Il faut savoir gré à l’Opernhaus d’avoir exhumé cette rareté, qui n’est pas sans préfigurer notamment Otello pour la scène de la tempête ou Macbeth, les esclaves rappelant les sorcières écossaises. Quoi qu’il en soit, la direction du théâtre zurichois a eu du flair en confiant la partie visuelle du spectacle à Damiano Michieletto, jeune metteur en scène italien parmi les plus intéressants du moment. Plutôt que conter une histoire à la Pirates des Caraïbes, ce dernier a opté pour une fine lecture psychologique inspirée de l’époque, considérant le corsaire comme le rebelle romantique par excellence, marginal et solitaire, désabusé et revenu de tout, en proie à un mal de vivre permanent et incapable d’aimer, bref un personnage comme les affectionnent Pouchkine ou Musset.
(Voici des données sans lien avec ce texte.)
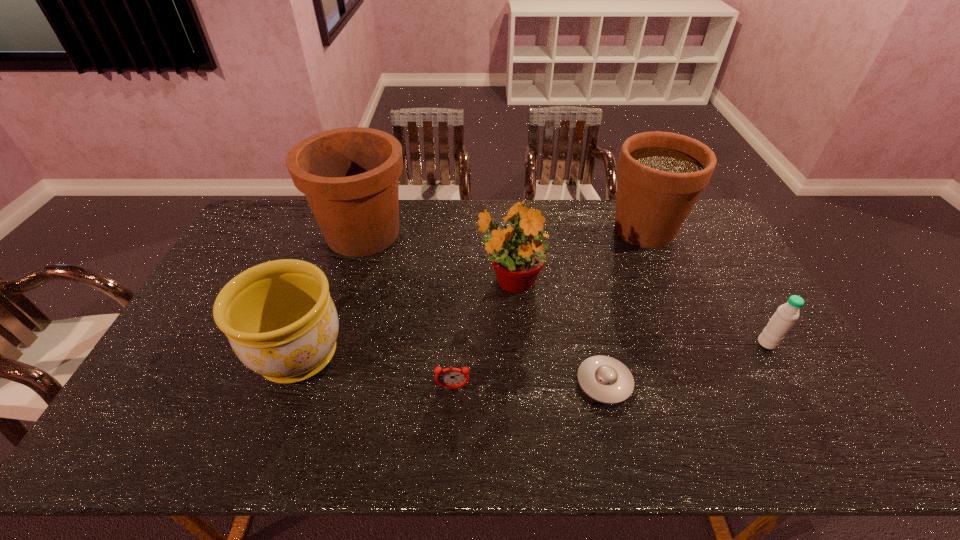 Where is `object that ranks as the second closest to the saucer`? object that ranks as the second closest to the saucer is located at coordinates (452, 378).

I want to click on object identified as the closest to the third flowerpot from left to right, so click(605, 379).

Identify which flowerpot is the third nearest to the alarm clock. Please provide its 2D coordinates. Your answer should be formatted as a tuple, i.e. [(x, y)], where the tuple contains the x and y coordinates of a point satisfying the conditions above.

[(349, 176)]

Choose which flowerpot is the fourth nearest neighbor to the third object from right to left. Please provide its 2D coordinates. Your answer should be formatted as a tuple, i.e. [(x, y)], where the tuple contains the x and y coordinates of a point satisfying the conditions above.

[(349, 176)]

At what (x,y) coordinates should I click in order to perform the action: click on free space that satisfies the following two spatial constraints: 1. on the back side of the fifth tallest object; 2. on the left side of the shortest flowerpot. Please return your answer as a coordinate pair (x, y). Looking at the image, I should click on (303, 343). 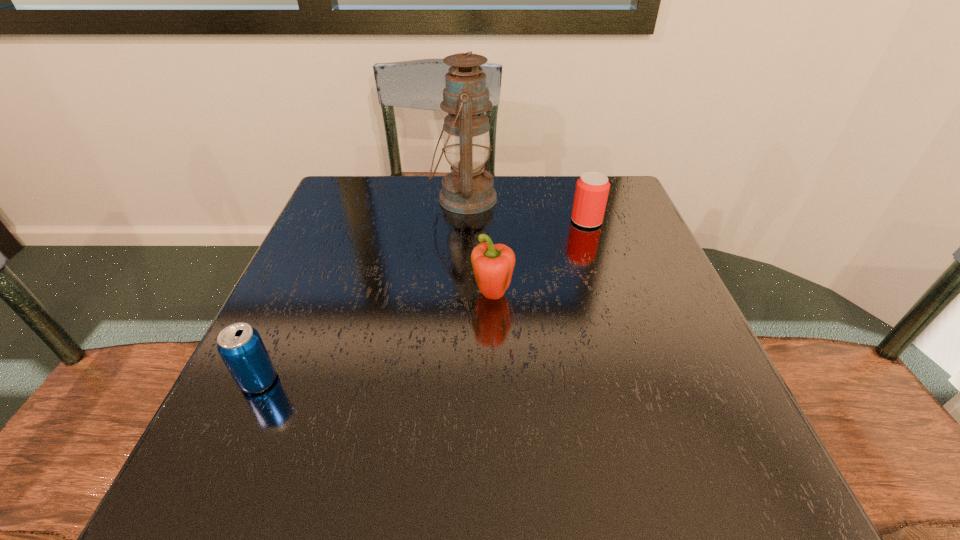 Locate an element on the screen. This screenshot has width=960, height=540. object that is the third nearest to the third farthest object is located at coordinates (240, 346).

Choose which object is the second nearest neighbor to the beer can. Please provide its 2D coordinates. Your answer should be formatted as a tuple, i.e. [(x, y)], where the tuple contains the x and y coordinates of a point satisfying the conditions above.

[(493, 265)]

The height and width of the screenshot is (540, 960). Identify the location of free location that satisfies the following two spatial constraints: 1. on the back side of the pop soda; 2. on the left side of the third farthest object. (297, 296).

Where is `vacant space that satisfies the following two spatial constraints: 1. on the back side of the tallest object; 2. on the left side of the pop soda`? Image resolution: width=960 pixels, height=540 pixels. vacant space that satisfies the following two spatial constraints: 1. on the back side of the tallest object; 2. on the left side of the pop soda is located at coordinates (341, 199).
De surcroît, le corsaire est vu ici comme le double de Byron, connu non seulement pour sa production littéraire, mais aussi pour sa vie tumultueuse et scandaleuse, émaillée de frasques amoureuses. D'ailleurs, comme pour mieux souligner cette filiation, Corrado apparaît sur scène dans son bureau, plume à la main, des feuilles de papier tout autour de lui. L’entier du plateau – qui se reflète dans un grand miroir – est transformé en un bassin rempli d’eau, sur lequel flottent de petites îles où se tiennent les personnages. Ces éléments se déplacent sans pratiquement jamais se toucher, l’eau jouant un rôle central puisqu’isolant les individus, les séparant les uns des autres et les empêchant de communiquer. Il ne reste plus qu’à espérer que cette lecture intelligente et inventive contribuera à faire sortir l’œuvre de son oubli. Le public en tout cas ne s’y est pas trompé, qui a réservé un accueil enthousiaste à l’équipe de production lorsqu’elle est venue saluer, chose plutôt rare à l’opéra aujourd’hui.


Sur le plan musical, Vittorio Grigolo est un corsaire proche de l’idéal, comme à son habitude débordant d'énergie et de générosité sur scène, avec l’impétuosité et la fougue nécessaires dans la voix. Dommage cependant qu’il veuille tout chanter fortissimo, au point parfois de se mettre en danger vocalement. Elena Mosuc est son exact opposé: la soprano incarne à merveille une Medora toute en douceur et en finesse, survolant avec grâce les aigus du rôle. Pratiquement inconnue, du moins à Zurich, Carmen Giannattasio se taille un joli succès à l’applaudimètre final avec sa belle voix ample et sombre, malgré quelques sons engorgés. On saluera aussi la prestance et l'autorité de Juan Pons en sultan, même si la voix a pratiquement perdu tout son éclat. Dans la fosse, le Norvégien Eivind Gullberg Jensen privilégie les contrastes et la dynamique, au détriment parfois des nuances, mais il dépoussière une partition qui méritait d'être redécouverte.